What the exercise asks
A faithful copy of the data is the goal; set it down exactly, without the images.

Data records

BEGIN

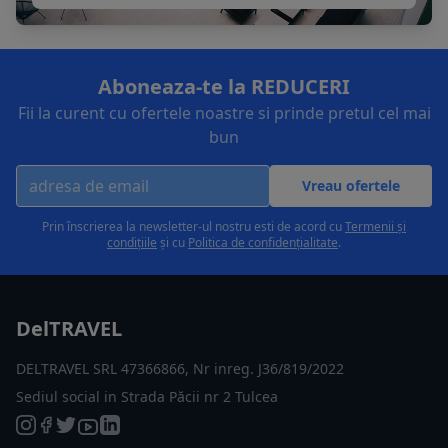
Aboneaza-te la REDUCERI
Fii la curent cu ofertele noastre si prinde pretul cel mai
bun
Vreau ofertele
Prin înscrierea la newsletter-ul nostru esti de acord cu
Termenii și
condițiile
și cu
Politica de confidențialitate
.
DelTRAVEL
DELTRAVEL SRL 47366866, Nr inreg. J36/819/2022
Sediul social in Strada Păcii nr 2 Tulcea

END

Answer area
Aboneaza-te la REDUCERI
Fii la curent cu ofertele noastre si prinde pretul cel mai
bun
Vreau ofertele
Prin înscrierea la newsletter-ul nostru esti de acord cu
Termenii și
condițiile
și cu
Politica de confidențialitate
.
DelTRAVEL
DELTRAVEL SRL 47366866, Nr inreg. J36/819/2022
Sediul social in Strada Păcii nr 2 Tulcea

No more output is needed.